Speakers suggested that the setting for the controversy was complex, making the situation difficult to fully defuse. While the dispute, panelists asserted, appears to be a simple face-off between the Western right to free speech and the traditional Islamic reverence for the Prophet Muhammad, the story is far more complicated.

Muslims’ feelings of powerlessness are only exacerbated by the uneasiness with which they are viewed by majority populations after the Madrid and London bombings, panelists said. Instantaneous communication and global economic ties have compressed time and made the world smaller, ensuring that speeches delivered in one nation can be viewed almost immediately in another, where cultural and social differences heighten the possibility of misunderstanding.

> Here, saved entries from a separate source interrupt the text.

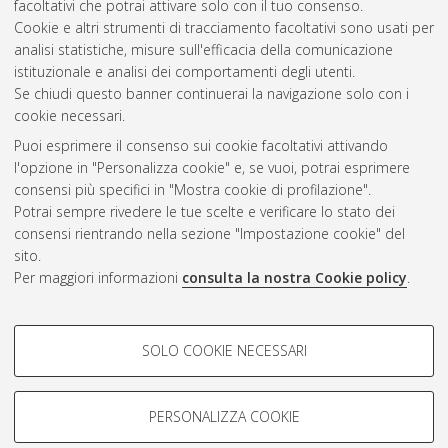
facoltativi che potrai attivare solo con il tuo consenso.
Cookie e altri strumenti di tracciamento facoltativi sono usati per
Questa lista e' stata generata il
Sat Aug 8 20:42:08 2026
analisi statistiche, misure sull'efficacia della comunicazione
CEST
.
istituzionale e analisi dei comportamenti degli utenti.
Se chiudi questo banner continuerai la navigazione solo con i
cookie necessari.
Atom
Puoi esprimere il consenso sui cookie facoltativi attivando
Rss 1.0
l'opzione in "Personalizza cookie" e, se vuoi, potrai esprimere
consensi più specifici in "Mostra cookie di profilazione".
Rss 2.0
Potrai sempre rivedere le tue scelte e verificare lo stato dei
consensi rientrando nella sezione "Impostazione cookie" del
sito.
AMS Dottorato
Per maggiori informazioni
consulta la nostra Cookie policy
.
ISSN: 2038-7946
Servizio implementato e gestito da
AlmaDL
Impostazioni Cookie
COOKIE DI PROFILAZIONE -
SOLO COOKIE NECESSARI
Informativa sulla privacy
FACOLTATIVI
Condizioni d’uso del sito
Si tratta di cookie utilizzati per analizzare le caratteristiche della
navigazione degli utenti, creare profili in base al loro comportamento
PERSONALIZZA COOKIE
sul sito, per analisi di marketing.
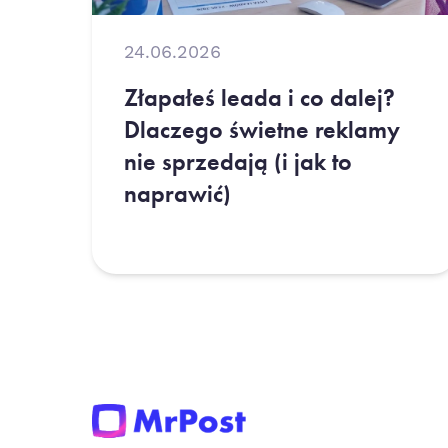
24.06.2026
Złapałeś leada i co dalej?
Dlaczego świetne reklamy
nie sprzedają (i jak to
naprawić)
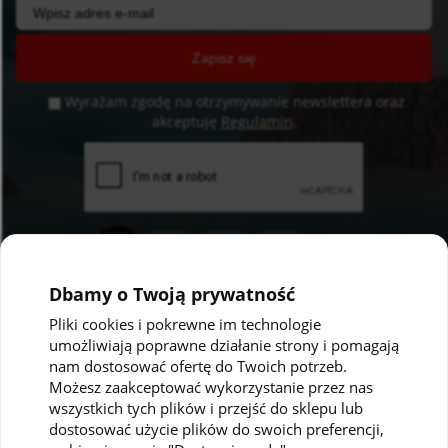
Zapisz się
Wyrażam zgodę na otrzymywanie newslettera oraz
akceptuję
Regulamin
.
Dbamy o Twoją prywatność
Pliki cookies i pokrewne im technologie
umożliwiają poprawne działanie strony i pomagają
Pomoc
Moje konto
nam dostosować ofertę do Twoich potrzeb.
Możesz zaakceptować wykorzystanie przez nas
Polityka prywatności
Twoje zamówienia
wszystkich tych plików i przejść do sklepu lub
dostosować użycie plików do swoich preferencji,
Regulaminy
Ustawienia konta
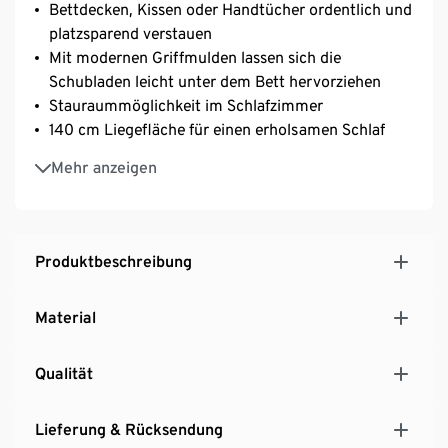
Bettdecken, Kissen oder Handtücher ordentlich und
platzsparend verstauen
Mit modernen Griffmulden lassen sich die
Schubladen leicht unter dem Bett hervorziehen
Stauraummöglichkeit im Schlafzimmer
140 cm Liegefläche für einen erholsamen Schlaf
Lattenrost und Matratze nicht im Lieferumfang
Mehr anzeigen
enthalten
Perfekt kombinierbar mit weiteren Möbeln der Serie
»Joel«
MADE IN GERMANY
Produktbeschreibung
Material
Qualität
Lieferung & Rücksendung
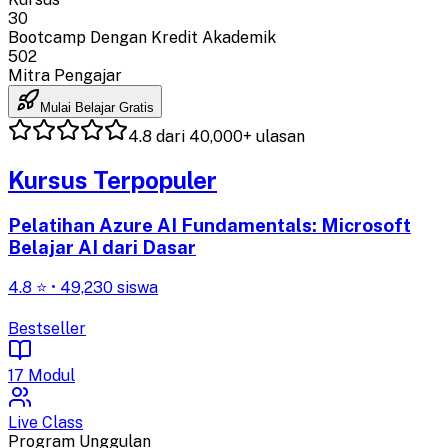
30
Bootcamp Dengan Kredit Akademik
502
Mitra Pengajar
Mulai Belajar Gratis
4.8 dari 40,000+ ulasan
Kursus Terpopuler
Pelatihan Azure AI Fundamentals: Microsoft
Belajar AI dari Dasar
4.8 ⭐ • 49,230 siswa
Bestseller
17 Modul
Live Class
Program Unggulan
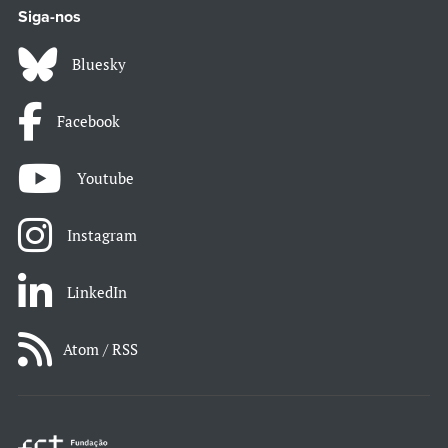
Siga-nos
Bluesky
Facebook
Youtube
Instagram
LinkedIn
Atom / RSS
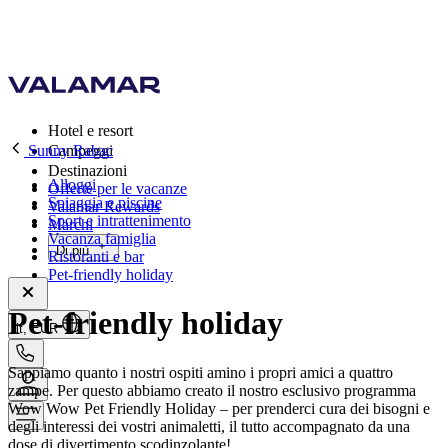
Hotel e resort
Sunny Rabac
Campeggi
Destinazioni
Alloggi
Offerte per le vacanze
Spiaggia e piscine
Valamar Rewards
Sport e intrattenimento
Marchi
Vacanza famiglia
Di più
Ristoranti e bar
Pet-friendly holiday
Pet-friendly holiday
it, EUR
Sappiamo quanto i nostri ospiti amino i propri amici a quattro
zampe. Per questo abbiamo creato il nostro esclusivo programma
Wow Wow Pet Friendly Holiday – per prenderci cura dei bisogni e
degli interessi dei vostri animaletti, il tutto accompagnato da una
dose di divertimento scodinzolante!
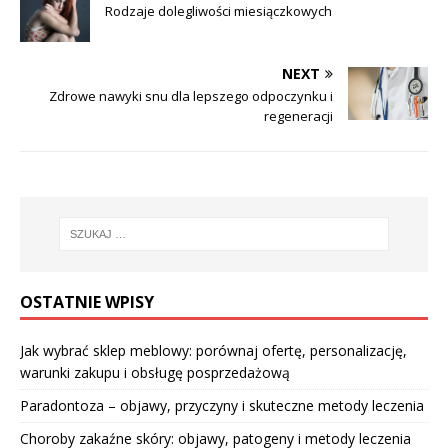
Rodzaje dolegliwości miesiączkowych
NEXT
Zdrowe nawyki snu dla lepszego odpoczynku i
regeneracji
OSTATNIE WPISY
Jak wybrać sklep meblowy: porównaj ofertę, personalizację,
warunki zakupu i obsługę posprzedażową
Paradontoza – objawy, przyczyny i skuteczne metody leczenia
Choroby zakaźne skóry: objawy, patogeny i metody leczenia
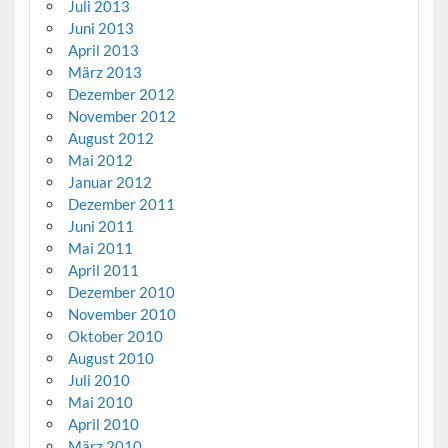
Juli 2013
Juni 2013
April 2013
März 2013
Dezember 2012
November 2012
August 2012
Mai 2012
Januar 2012
Dezember 2011
Juni 2011
Mai 2011
April 2011
Dezember 2010
November 2010
Oktober 2010
August 2010
Juli 2010
Mai 2010
April 2010
März 2010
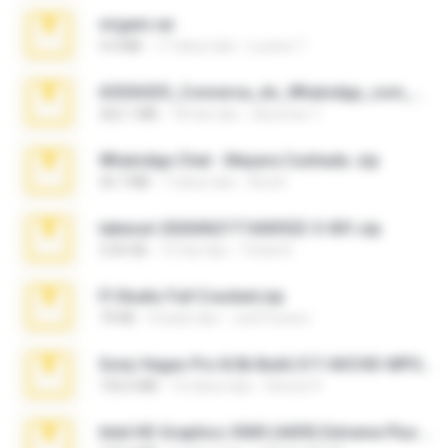
virgem.rar
4.4 MB
17 tahun lalu
Lucinei 7.
65536533_Conversa_do_WhatsApp_com_Meu_Esposo.zip
262.1 MB
18 hari lalu
desomar T.
WhatsApp Chat - Mayara Cunhada .zip
36.7 MB
7 tahun lalu
Ana K.
takeout-20260621T160055Z-3-001.zip
2.00 GB
15 hari lalu
Thata N.
Fl Studio Full Cracked.zip
79 KB
4 bulan lalu
Joel Powers
Sony Vegas Pro 8.0b Build 217-AVCHD-MPG-AC3 FIXED.7z
192.6 MB
16 tahun lalu
Steven P.
Intel HD Graphics 3000 (4459) Extreme Plus 2.0.zip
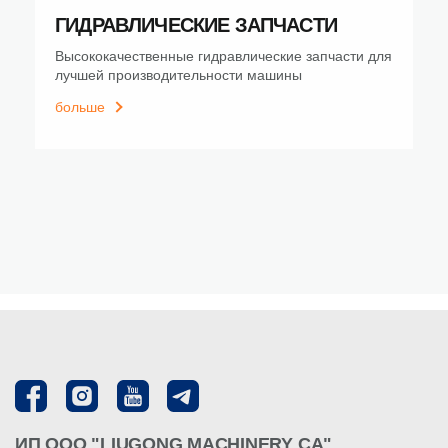
ГИДРАВЛИЧЕСКИЕ ЗАПЧАСТИ
Высококачественные гидравлические запчасти для
лучшей производительности машины
больше
ИП ООО "LIUGONG MACHINERY CA"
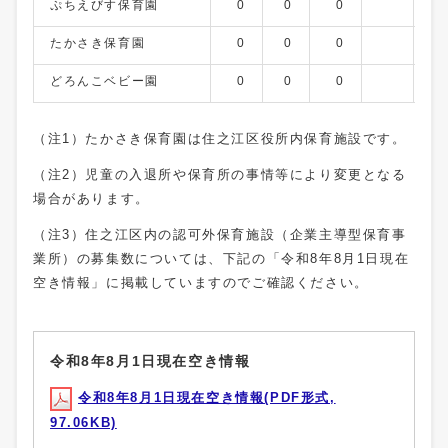
ぷちえびす保育園
0
0
0
たかさき保育園
0
0
0
どろんこベビー園
0
0
0
（注1）たかさき保育園は住之江区役所内保育施設です。
（注2）児童の入退所や保育所の事情等により変更となる
場合があります。
（注3）住之江区内の認可外保育施設（企業主導型保育事
業所）の募集数については、下記の「令和8年8月1日現在
空き情報」に掲載していますのでご確認ください。
令和8年8月1日現在空き情報
令和8年8月1日現在空き情報(PDF形式,
97.06KB)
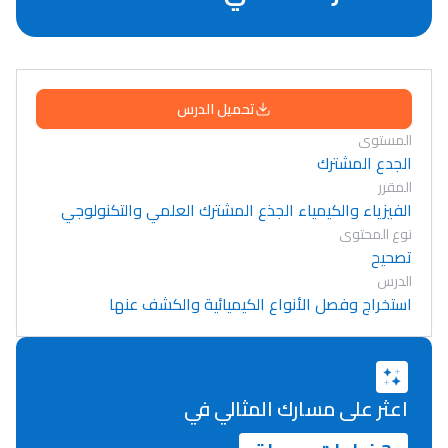
تحميل الدرس
المستوى
الجدع المشترك
المقرر
الفيزياء والكيمياء الجذع المشترك العلمي والتكنولوجي
نوع المحتوى
تصحيح
الدرس
استخراج وفصل الأنواع الكيميائية والكشف عنها
اعثر على مسارك المثالي في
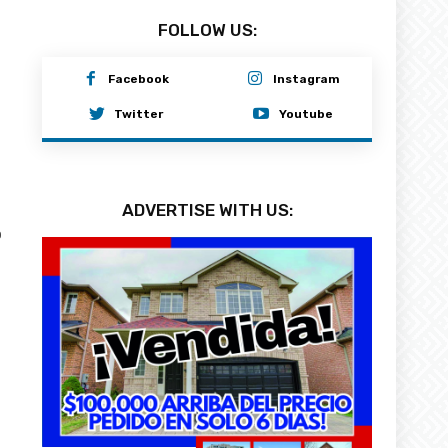
FOLLOW US:
Facebook
Instagram
Twitter
Youtube
ADVERTISE WITH US:
0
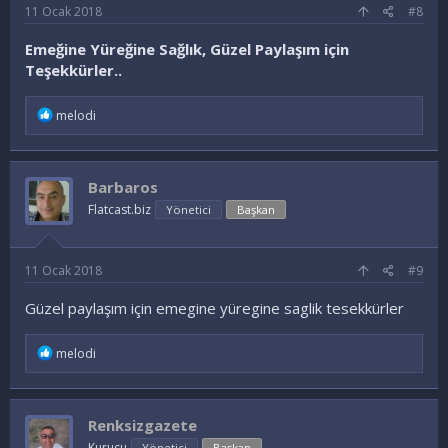
11 Ocak 2018
#8
Emeğine Yüreğine Sağlık, Güzel Paylaşım için
Teşekkürler..
İ
melodi
f
a
d
e
Barbaros
l
e
Flatcast.biz
Yönetici
Başkan
r
:
11 Ocak 2018
#9
Güzel paylaşım için emegine yüregine saglik tesekkürler
İ
melodi
f
a
d
e
Renksizgazete
l
e
Kurucu
Yönetici
Başkan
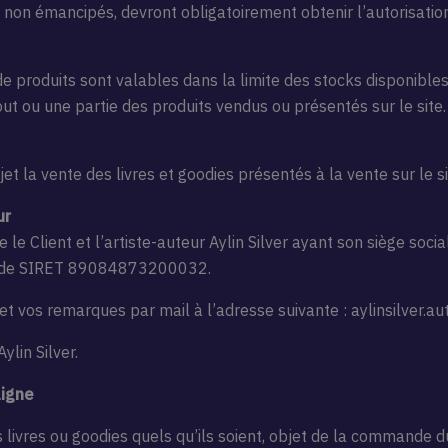
 non émancipés, devront obligatoirement obtenir l’autorisatio
de produits sont valables dans la limite des stocks disponibles.
t ou une partie des produits vendus ou présentés sur le site.
et la vente des livres et goodies présentés à la vente sur le s
ur
le Client et l’artiste-auteur Aylin Silver ayant son siège socia
 de SIRET 89084873200032.
t vos remarques par mail à l’adresse suivante : aylinsilver.a
ylin Silver.
ligne
 livres ou goodies quels qu’ils soient, objet de la commande du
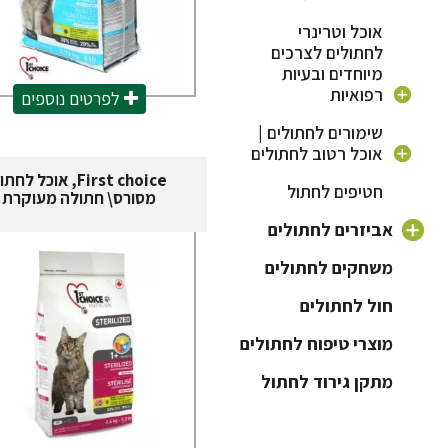
אוכל וטרינרי
לחתולים לצרכים
מיוחדים ובעיות
רפואיות
לפרטים נוספים
אוכל היפואלרגני
שימורים לחתולים |
לחתול
אוכל רטוב לחתולים
First choice, אוכל לחת
אוכל לחתול מסורס |
חטיפים לחתול
שימורים לחתול בוגר
מסורס\ חתולה מעוקרת
אוכל לייט לחתול
שימורים לגורי
אביזרים לחתולים
אוכל לחתול עם
חתולים
בעיות בדרכי השתן
ארגז חול לחתול
משחקים לחתולים
שימורים לחתול
מסורס
חול לחתולים
כלוב לחתול ותיקי
נשיאה
מוצרי טיפוח לחתולים
כלי אוכל לחתול
מתקן גירוד לחתול
מיטה לחתול
קולר לחתול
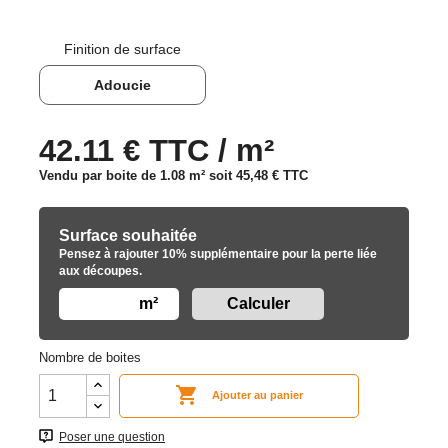
Finition de surface
Adoucie
42.11 € TTC / m²
Vendu par boite de 1.08 m² soit
45,48 €
TTC
Surface souhaitée
Pensez à rajouter 10% supplémentaire pour la perte liée
aux découpes.
m²
Nombre de boites

Ajouter au panier
Poser une question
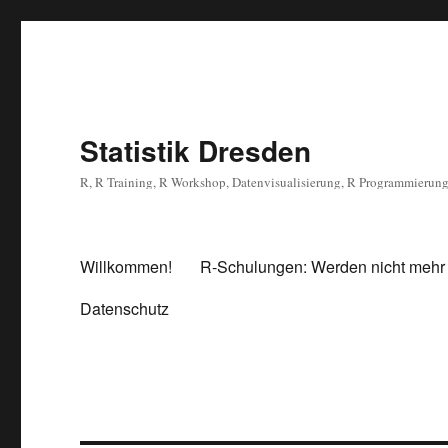
Statistik Dresden
R, R Training, R Workshop, Datenvisualisierung, R Programmierun
Willkommen!
R-Schulungen: Werden nicht mehr
Datenschutz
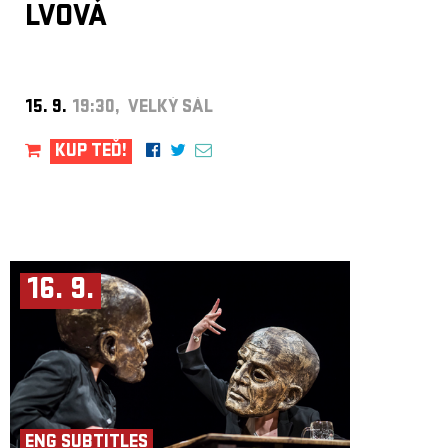
LVOVÁ
15. 9.
19:30, VELKÝ SÁL
KUP TEĎ!
16. 9.
ENG SUBTITLES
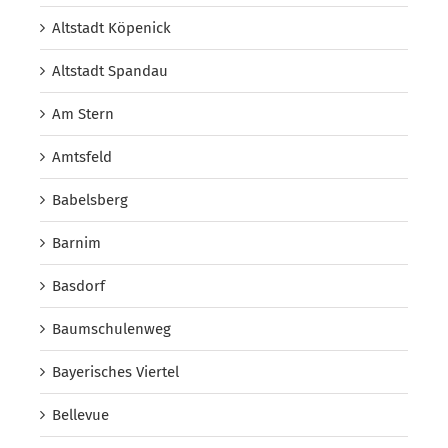
Altstadt Köpenick
Altstadt Spandau
Am Stern
Amtsfeld
Babelsberg
Barnim
Basdorf
Baumschulenweg
Bayerisches Viertel
Bellevue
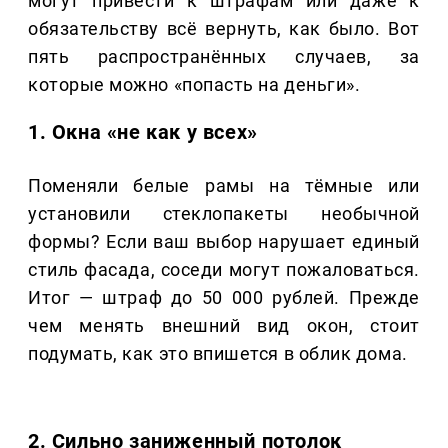
могут привести к штрафам или даже к
обязательству всё вернуть, как было. Вот
пять распространённых случаев, за
которые можно «попасть на деньги».
1. Окна «не как у всех»
Поменяли белые рамы на тёмные или
установили стеклопакеты необычной
формы? Если ваш выбор нарушает единый
стиль фасада, соседи могут пожаловаться.
Итог — штраф до 50 000 рублей. Прежде
чем менять внешний вид окон, стоит
подумать, как это впишется в облик дома.
2. Сильно заниженный потолок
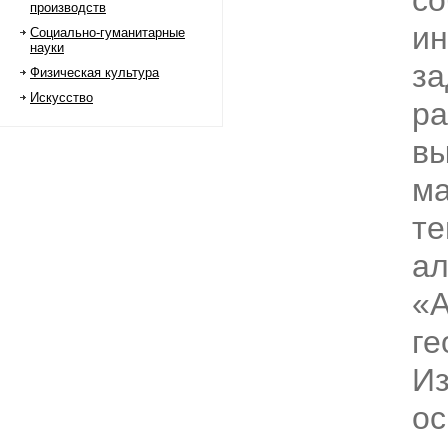
со
производств
и
Социально-гуманитарные
науки
за
Физическая культура
Искусство
ра
в
ма
те
ал
«А
ге
И
ос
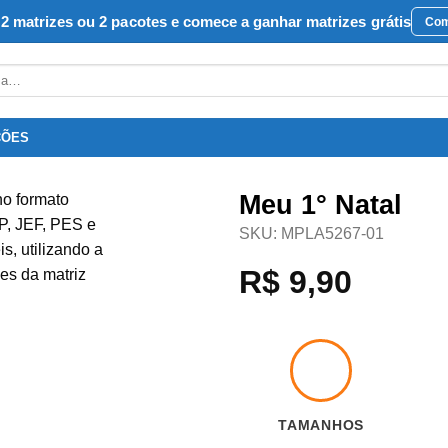
2 matrizes ou 2 pacotes e comece a ganhar matrizes grátis
Com
ÇÕES
Meu 1° Natal
SKU:
MPLA5267-01
Favoritar
R$
9,90
TAMANHOS
4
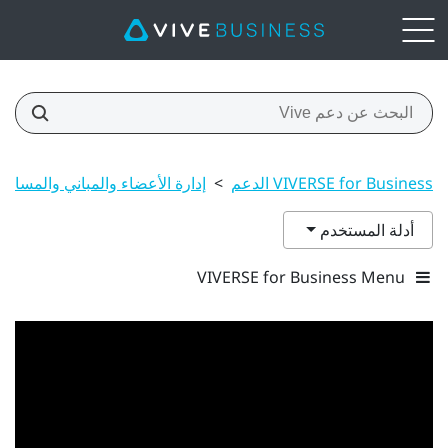
VIVERSE for Business الدعم
>
إدارة الأعضاء والمباني والمساح
أدلة المستخدم
VIVERSE for Business Menu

Freedom of speech, a foundational Western value, means something different in different nations, Schauer said. The United States protects most forms of speech, including hate speech by fringe groups like the Ku Klux Klan. But such broad protections for the freedom of speech are not in place in most European democracies, Schauer said.

Schauer and other panelists agreed, however, that though the laws against hate speech are similar across Europe, their enforcement varies widely, with Denmark among the most liberal in its views of freedom of speech.

Panelists reminded the audience that even in the face of widespread rioting, it’s dangerous to generalize. Most Muslims were not involved in rioting and the rioting took different forms in different countries, with some coordinated by the government, some opposed by the government, and some directed at the government. Schauer said it’s also wrong to indict the media for the incident, pointing out that, even in the United States, where the freedom of speech has greater legal protections, the vast majority of publications and media outlets – with some notable exceptions – chose not to print the offending cartoons.

“Let’s not forget the huge number of publications that did not publish the cartoons,” Schauer said.

The discussion was sponsored by several groups, including the Kennedy School’s Religion and Public Policy Leadership Council, the Muslim Caucus, the European Caucus, the Middle East Caucus, and the Jewish Muslim Dialogue. It was also sponsored by Harvard’s Alliance for Justice in the Middle East, Society of Arab Students, Harvard Law School’s Muslim Law Student Association, and the Harvard Islamic Society.